I’ve seen some articles recently that put across the potential for a stock market crash coming before the end of the year. Part of the reasoning is linked to a global economic slowdown. Further, the potential bubble in artificial intelligence (AI) stocks could deflate in coming months with the high valuations. When assessing these arguments, here’s what I can glean from the charts.
Checking out volatility
To begin with, let’s consider the volatility index for the S&P 500 (known as the VIX). At any point, the VIX gives a projection of the expected volatility on the stock market for the next month.

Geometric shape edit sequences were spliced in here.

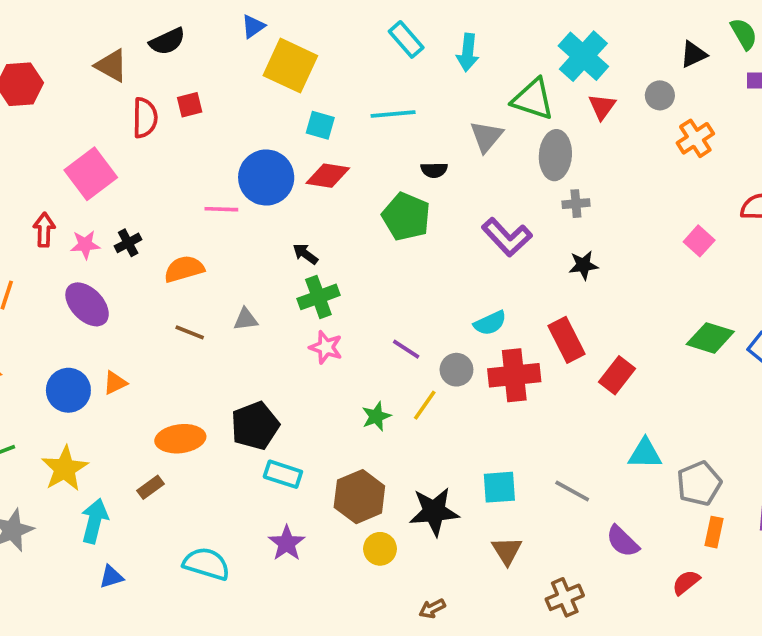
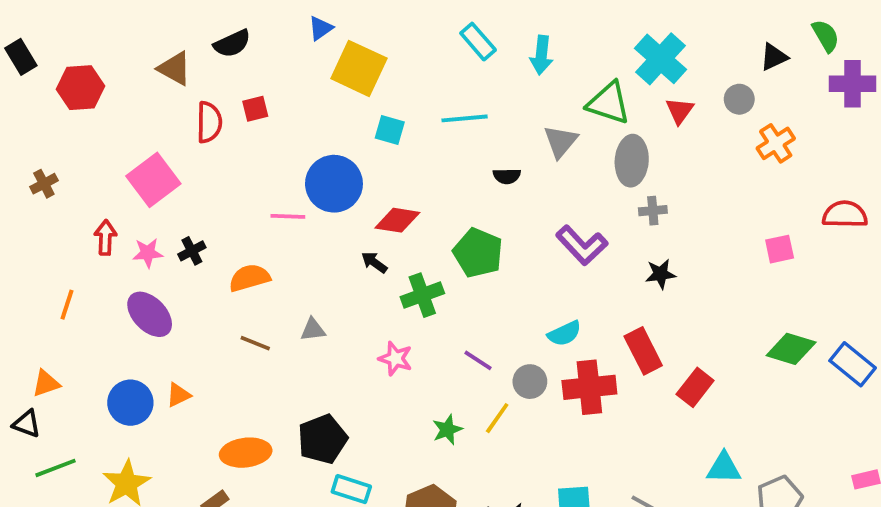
red diamond: (328, 176) -> (397, 220), moved
green pentagon: (406, 217) -> (478, 253), moved
pink square: (699, 241) -> (780, 249), turned 36
green cross: (318, 297) -> (422, 295), moved

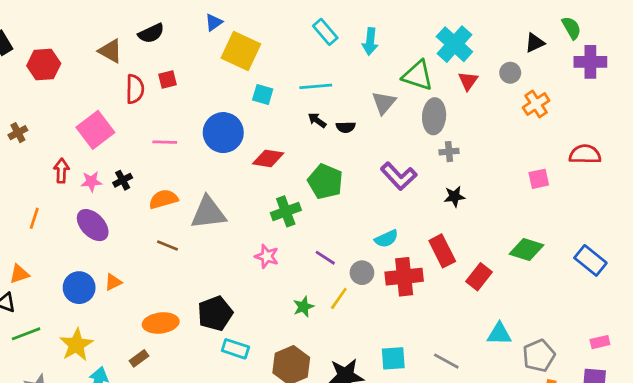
pink line: (288, 216) -> (165, 142), moved
black arrow: (374, 262) -> (317, 120), moved
gray triangle: (313, 330) -> (208, 213), moved, size x2.0
green diamond: (791, 349) -> (527, 250), moved

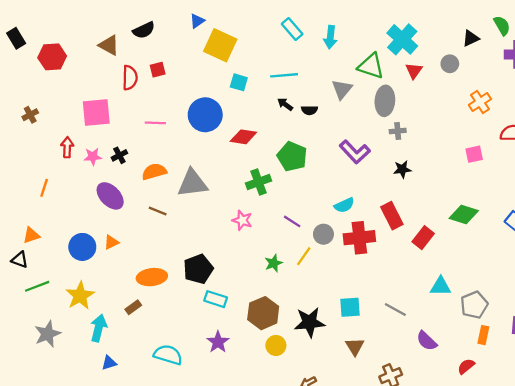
orange cross: (536, 104) -> (480, 102), moved
pink square: (95, 130) -> (96, 112), turned 32
purple ellipse: (93, 225) -> (110, 196), moved

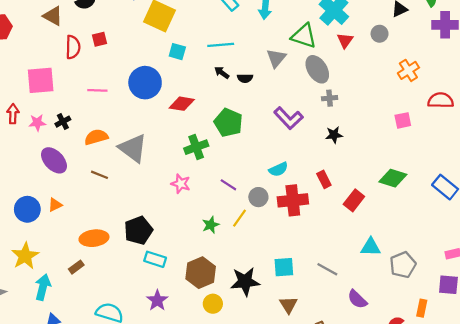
gray ellipse: (385, 101) -> (317, 69), turned -36
gray triangle: (192, 183) -> (133, 148), turned 44
red rectangle: (392, 216) -> (324, 179), size x0.7
orange rectangle: (483, 335) -> (422, 308), moved

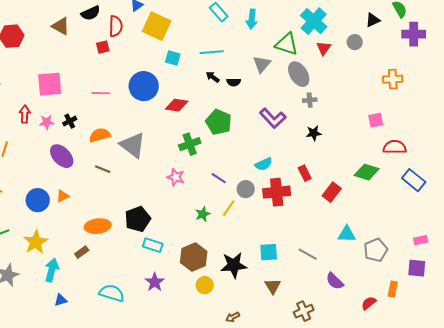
red semicircle: (73, 47) -> (116, 26), moved
orange cross: (408, 70) -> (393, 79), moved, turned 30
red semicircle: (441, 100) -> (395, 147), moved

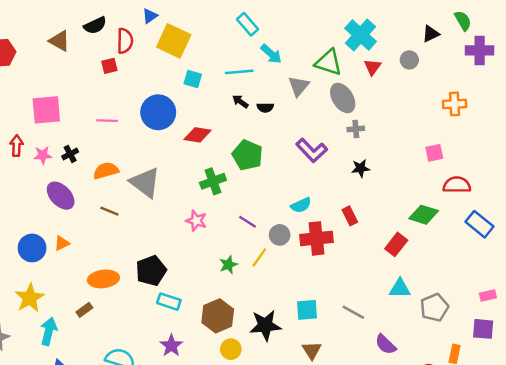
cyan arrow: (252, 19) -> (271, 54), moved, turned -54
red rectangle: (332, 192) -> (396, 244), moved

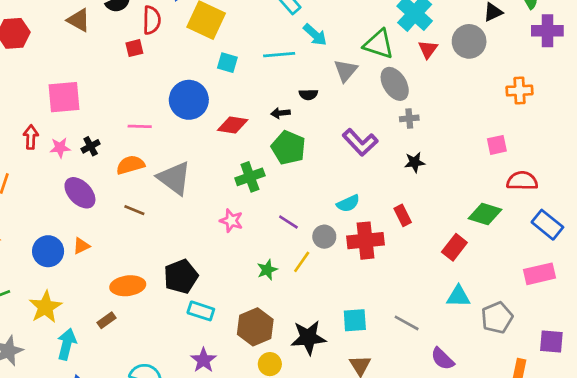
gray circle: (409, 60) -> (469, 41), size x1.6
black arrow: (240, 102) -> (280, 113), moved, turned -42
pink line: (107, 121) -> (140, 126), moved
pink rectangle: (488, 296) -> (539, 274), moved, size x1.6

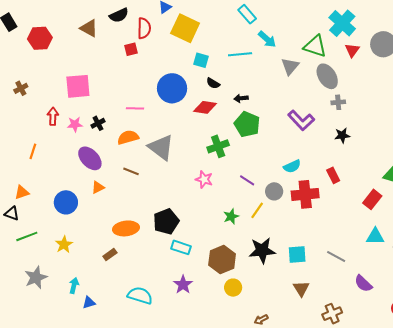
black semicircle: (308, 95) -> (213, 83), moved, turned 32
orange triangle: (81, 246) -> (98, 187), moved
yellow star: (45, 307) -> (64, 244), size x0.7
black star: (308, 338) -> (262, 250), moved
cyan arrow: (67, 344) -> (74, 286), moved, size x0.7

This gives investors a feel for how worried they should be about the chances of a large move. Granted, volatility could mean a move higher — it doesn’t necessarily mean a crash!
As can be seen, the sharp spike on the far left was related to the Covid-19 pandemic, which did cause a stock market crash. Yet look at where the index is trading now. It’s close to the lowest levels since the start of 2020. To me, this doesn’t indicate that anyone is expecting a large move in coming weeks.
Looking at options
Another chart that’s useful is the put-to-call ratio for the tech heavy NASDAQ 100. A put option is a financial derivative bought if an investor thinks the market will fall. A call option is bought if an investor thinks the market will rise. These are bought by paying an upfront premium. In many ways, it’s like buying a form of insurance.
If the ratio is above one, it shows that more puts than calls are being bought. This indicates that investors are trying to hedge and protect themselves against a possible crash. The ratio is currently 1.61, so this does indicate negative sentiment. However, the ratio has been considerably higher, even just at the start of this year. Therefore, this doesn’t convince me that tech stocks are flashing red.
Noting areas of support
Before we can reach a stage where we have a full-on crash, it’s important to note some key levels of support in the market.
For example, below shows the FTSE 100. Over the past couple of years, buyers have often bought any dip around 7,200 points or 6,800 points.
Now this isn’t to say that the price hasn’t (and won’t) fall below there. But it’s clear that long-term value buyers in the UK have been happy to invest at those times. This has meant that the index as a whole has rallied back from those support areas.
Therefore, I won’t start getting overly concerned until the market drops below 6,800 points. Even if this does happen, I’ll use it as an opportunity to buy stocks within the FTSE 100 that will likely be undervalued.